ACTIVITY ->
For the entries that follow, restate word for word the line containing "You are a GUI", the line containing "论坛 (99, 130)", and every line that lies between them.

━━ PROVIDED DATA ━━

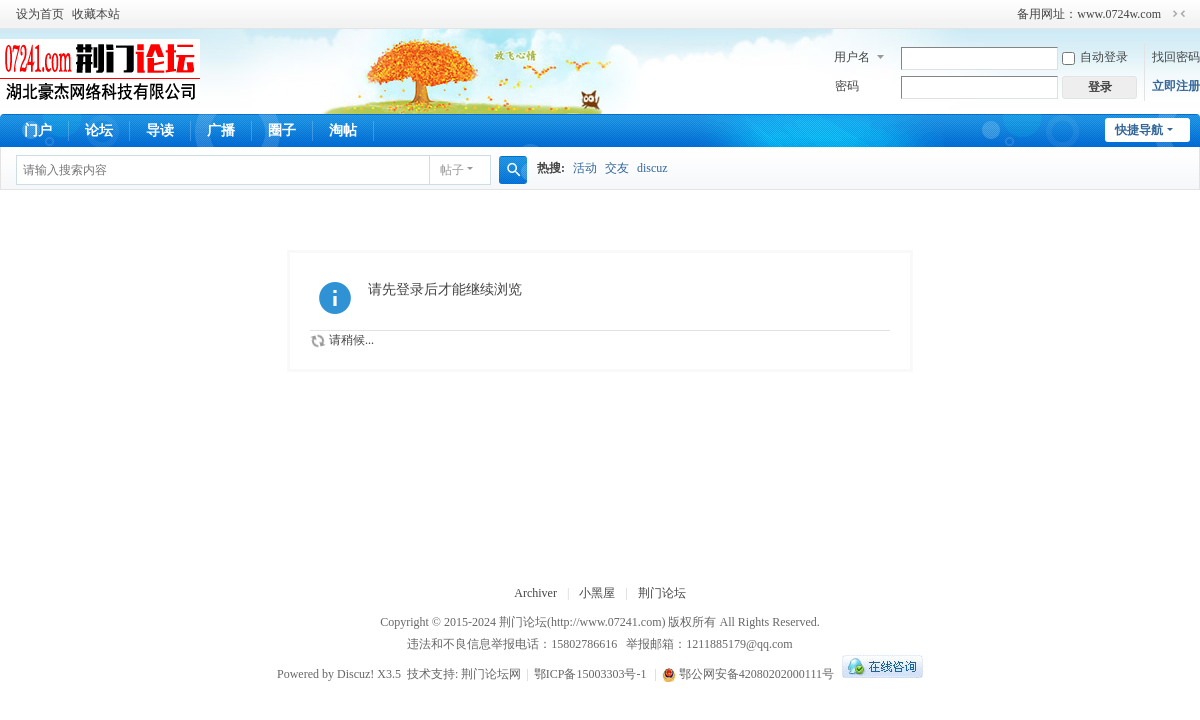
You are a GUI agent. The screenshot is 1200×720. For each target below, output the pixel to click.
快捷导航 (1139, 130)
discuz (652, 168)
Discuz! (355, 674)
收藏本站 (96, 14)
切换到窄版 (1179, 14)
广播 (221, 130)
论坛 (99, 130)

━━━
━━ PROVIDED DATA ━━

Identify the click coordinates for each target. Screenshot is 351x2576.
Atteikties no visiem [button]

━━━

REPLY ->
You are a GUI agent. The screenshot is 1200×720. For each target below, output the pixel to click.
快捷导航 (1139, 130)
discuz (652, 168)
Discuz! (355, 674)
收藏本站 (96, 14)
切换到窄版 (1179, 14)
广播 (221, 130)
论坛 (99, 130)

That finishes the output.